До самого горизонта расстелилось золотое, полное жизни покрывало. От ветра по спелой пшенице пробегали волны, а от ее тихого шелеста на душе становилось необычайно тепло и уютно. Верховный король обсудил с ответственным за это министром сроки, в которые урожай должен быть собран, и прежде чем уехать, бросил последний взгляд на картину мира и спокойствия. Здесь было так хорошо, что не хотелось покидать плодородное поле… Но это спокойствие покупалось дорогой ценой.

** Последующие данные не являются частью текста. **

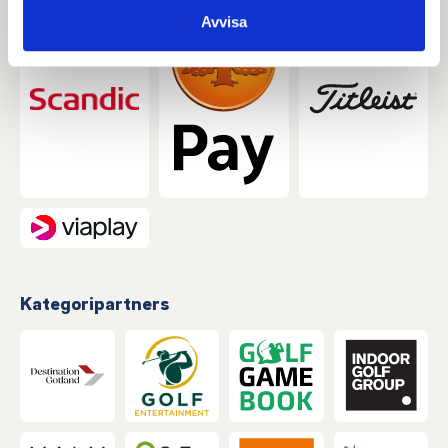
samlat in när du har använt deras tjänster.
Avvisa
Kategoripartners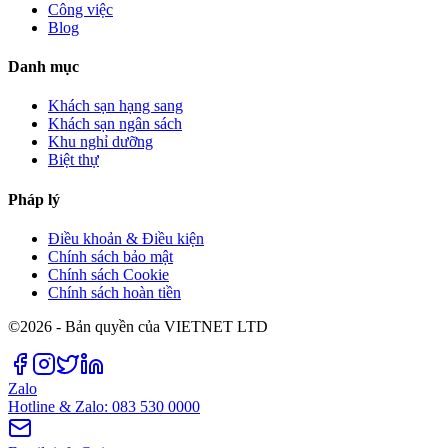
Công việc
Blog
Danh mục
Khách sạn hạng sang
Khách sạn ngân sách
Khu nghỉ dưỡng
Biệt thự
Pháp lý
Điều khoản & Điều kiện
Chính sách bảo mật
Chính sách Cookie
Chính sách hoàn tiền
©2026 - Bản quyền của VIETNET LTD
Zalo
Hotline & Zalo: 083 530 0000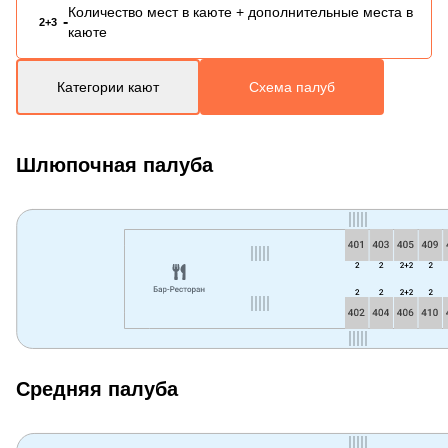
Количество мест в каюте + дополнительные места в
-
2+3
каюте
Категории кают
Схема палуб
Шлюпочная палуба
Средняя палуба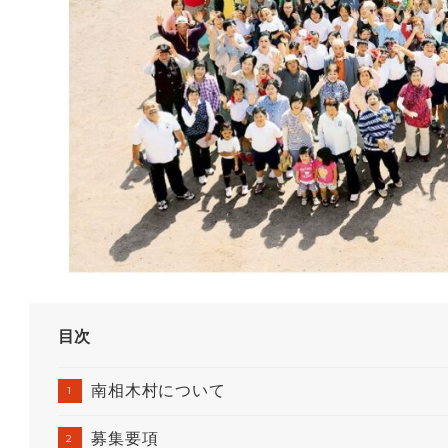
目次
南相木村について
募集要項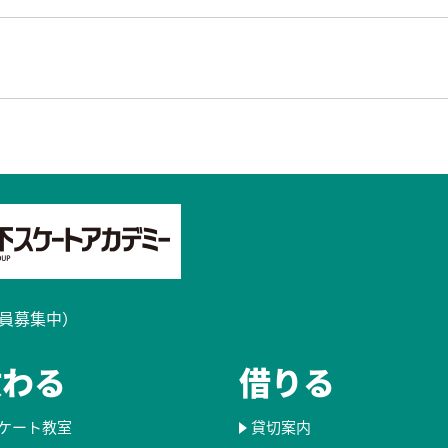
員募集中）​
教わる
借りる
ケート教室
貸切案内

На западе, в отдаленных землях, шли ожесточенные бои. Слуги Джадис, как и прежде, вредили нарнийцам, нападали на них и всячески пытались разрушить тот мир, что старательно строили короли и королевы. После прекрасного Суэр-Гуина Питер отправлялся в военный поход во второй раз, оставив Эдмунда за главного. Уже тогда стало ясно, что столь организованное сопротивление не может обходиться без вожаков. Белая Колдунья возглавляла свою армию, но даже она не могла справиться без приближенных, среди которых были не только минотавр Отмин и волк Маугрим, убитые в ходе войны. Наверняка остались еще лидеры, координирующие действия выжившей нежити… Иначе расправиться с ними было бы куда проще. Как и раньше, борьба с врагами шла в основном в теплое время года – пока не было снега. Кентавры и сатиры утопали в сугробах, и с этим ничего не удавалось поделать. Всю Нарнию ведь не расчистишь от заносов, а зимы всегда были снежными и морозными… Второй поход особых успехов не принес, а когда началась подготовка к третьему, Эдмунд неожиданно восстал. Младшему брату надоело сидеть в Кэр-Паравале, пока Питер воюет. Будь воля государя, он бы отправился в бой сам – уже знал, что и как делать, да и подвергать Эда риску не хотел. Однако тот в своей борьбе дошел до заявления, что он, между прочим, тоже король и ему необходим боевой опыт! Генерал Ореиус поддержал мальчика, посчитав его готовым к такой миссии, а праведное возмущение брата было столь велико, что Питер уступил. Провожать его на войну оказалось очень тяжело – в голову лезли мысли о том, что может произойти трагедия, а его в нужный момент не окажется рядом. Как тогда, в битве у Беруны… Пришлось наступить своим тревогам на горло и не омрачать отъезд Эдмунда лишними сомнениями.